America’s housing crisis, summed up in 3 charts

Rents are rising while incomes stagnate. It’s an “unprecedented” situation, as a new Harvard report details.

America’s housing crisis, summed up in 3 charts

[Source Image: sk/iStock]

BY Kelsey Campbell-Dollaghan3 minute read

Every year, Harvard’s Joint Center for Housing Studies releases a detailed report about the state of American housing. This year’s document, released yesterday at an event in Atlanta, contains some positive news—alongside harrowing numbers. At one point during the event, Chris Herbert, managing director of the center, jokingly described himself as “a member of the joint center for doom and gloom.”

Rents are rising. Land prices are rising. Homelessness is rising, especially in booming areas like California and Seattle. Crucially, severe weather is increasing, further increasing the cost and scarcity of housing. What isn’t rising? For starters, the amount of affordable housing available in the United States. And perhaps more importantly, average income is falling for some households.
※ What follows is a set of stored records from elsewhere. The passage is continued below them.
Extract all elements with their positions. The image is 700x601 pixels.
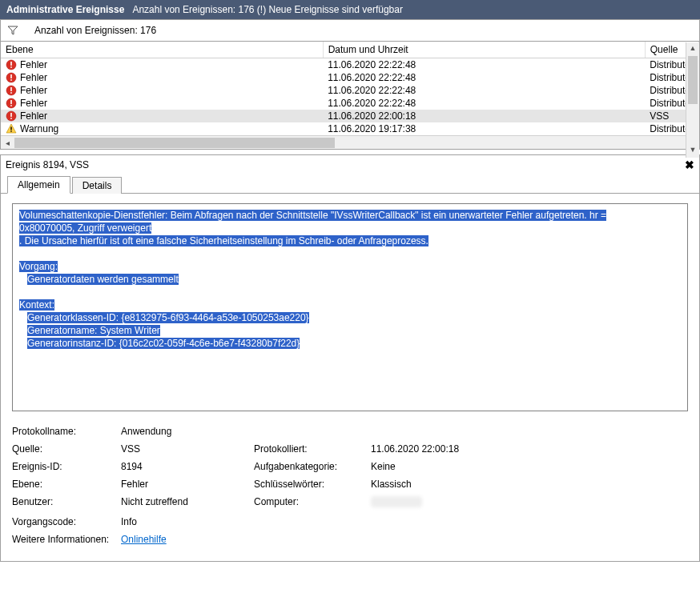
col-level[interactable]: Ebene xyxy=(1,42,323,58)
lab-log: Protokollname: xyxy=(12,426,116,437)
val-keywords: Klassisch xyxy=(371,479,688,490)
detail-pane: Ereignis 8194, VSS ✖ Allgemein Details V… xyxy=(0,154,700,562)
lab-logged: Protokolliert: xyxy=(254,443,366,455)
svg-rect-11 xyxy=(10,105,12,106)
title-subtext: Anzahl von Ereignissen: 176 (!) Neue Ere… xyxy=(132,4,403,15)
lab-source: Quelle: xyxy=(12,443,116,455)
row-level: Fehler xyxy=(20,85,47,96)
online-help-link[interactable]: Onlinehilfe xyxy=(121,534,167,545)
titlebar: Administrative Ereignisse Anzahl von Ere… xyxy=(0,0,700,19)
row-level: Fehler xyxy=(20,72,47,83)
svg-rect-7 xyxy=(10,87,12,91)
val-computer xyxy=(371,496,688,510)
svg-rect-5 xyxy=(10,79,12,81)
vscroll-thumb[interactable] xyxy=(688,56,698,104)
table-row[interactable]: Fehler11.06.2020 22:22:48Distributed xyxy=(1,58,699,72)
event-message[interactable]: Volumeschattenkopie-Dienstfehler: Beim A… xyxy=(12,203,688,411)
scroll-up-icon[interactable]: ▲ xyxy=(686,42,699,56)
val-opcode: Info xyxy=(121,516,688,527)
val-log: Anwendung xyxy=(121,426,688,437)
val-source: VSS xyxy=(121,443,249,455)
close-icon[interactable]: ✖ xyxy=(685,158,694,171)
lab-computer: Computer: xyxy=(254,496,366,510)
val-eventid: 8194 xyxy=(121,461,249,472)
title-text: Administrative Ereignisse xyxy=(6,4,124,15)
lab-keywords: Schlüsselwörter: xyxy=(254,479,366,490)
event-metadata: Protokollname: Anwendung Quelle: VSS Pro… xyxy=(12,426,688,545)
table-row[interactable]: Fehler11.06.2020 22:22:48Distributed xyxy=(1,71,699,84)
svg-rect-4 xyxy=(10,74,12,78)
tabstrip: Allgemein Details xyxy=(1,174,699,194)
event-grid: Ebene Datum und Uhrzeit Quelle Fehler11.… xyxy=(0,42,700,150)
row-datetime: 11.06.2020 22:22:48 xyxy=(323,58,645,72)
funnel-icon[interactable] xyxy=(7,26,18,35)
lab-user: Benutzer: xyxy=(12,496,116,510)
scroll-left-icon[interactable]: ◂ xyxy=(1,138,14,147)
scroll-down-icon[interactable]: ▼ xyxy=(686,144,699,158)
table-row[interactable]: Warnung11.06.2020 19:17:38Distributed xyxy=(1,122,699,135)
lab-eventid: Ereignis-ID: xyxy=(12,461,116,472)
svg-rect-1 xyxy=(10,62,12,66)
lab-opcode: Vorgangscode: xyxy=(12,516,116,527)
svg-rect-14 xyxy=(10,118,12,119)
row-level: Warnung xyxy=(20,123,58,134)
row-level: Fehler xyxy=(20,59,47,70)
val-logged: 11.06.2020 22:00:18 xyxy=(371,443,688,455)
error-icon xyxy=(6,85,17,96)
hscroll-thumb[interactable] xyxy=(14,138,335,148)
row-datetime: 11.06.2020 22:00:18 xyxy=(323,110,645,122)
table-row[interactable]: Fehler11.06.2020 22:22:48Distributed xyxy=(1,84,699,97)
svg-rect-8 xyxy=(10,92,12,94)
error-icon xyxy=(6,98,17,109)
svg-rect-13 xyxy=(10,113,12,117)
filter-bar: Anzahl von Ereignissen: 176 xyxy=(0,19,700,42)
svg-rect-10 xyxy=(10,100,12,104)
val-user: Nicht zutreffend xyxy=(121,496,249,510)
row-datetime: 11.06.2020 22:22:48 xyxy=(323,71,645,84)
col-datetime[interactable]: Datum und Uhrzeit xyxy=(323,42,645,58)
row-datetime: 11.06.2020 19:17:38 xyxy=(323,122,645,135)
tab-general[interactable]: Allgemein xyxy=(7,176,70,194)
warning-icon xyxy=(6,123,17,134)
svg-rect-2 xyxy=(10,66,12,68)
val-taskcat: Keine xyxy=(371,461,688,472)
error-icon xyxy=(6,110,17,122)
lab-moreinfo: Weitere Informationen: xyxy=(12,534,116,545)
redacted-computer xyxy=(371,496,422,507)
val-level: Fehler xyxy=(121,479,249,490)
grid-hscroll[interactable]: ◂ ▸ xyxy=(1,135,699,149)
row-level: Fehler xyxy=(20,110,47,122)
svg-rect-16 xyxy=(10,130,11,131)
table-row[interactable]: Fehler11.06.2020 22:22:48Distributed xyxy=(1,97,699,110)
filter-count-text: Anzahl von Ereignissen: 176 xyxy=(34,25,156,36)
row-datetime: 11.06.2020 22:22:48 xyxy=(323,84,645,97)
tab-details[interactable]: Details xyxy=(72,177,123,194)
grid-vscroll[interactable]: ▲ ▼ xyxy=(686,42,699,158)
error-icon xyxy=(6,72,17,83)
lab-taskcat: Aufgabenkategorie: xyxy=(254,461,366,472)
table-row[interactable]: Fehler11.06.2020 22:00:18VSS xyxy=(1,110,699,122)
row-level: Fehler xyxy=(20,98,47,109)
detail-title: Ereignis 8194, VSS xyxy=(6,159,89,170)
lab-level: Ebene: xyxy=(12,479,116,490)
row-datetime: 11.06.2020 22:22:48 xyxy=(323,97,645,110)
error-icon xyxy=(6,59,17,70)
svg-rect-15 xyxy=(10,127,11,130)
“There’s a fundamental market dynamic here that’s been going on for decades that’s really impervious to change: Incomes have been largely flat—or falling, for low income folks—and housing costs have been rising, driven by the cost of materials and the cost of land,” Herbert explained.

The situation is “unprecedented,” the report’s authors state. Three maps explain why.

Most people are spending more of their income on housing

There’s some good news in the report: “Cost-burdened” families, a term that describes anyone who pays more than 30% of their income for housing, decreased a tiny bit in 2017 (about .5%, to be exact).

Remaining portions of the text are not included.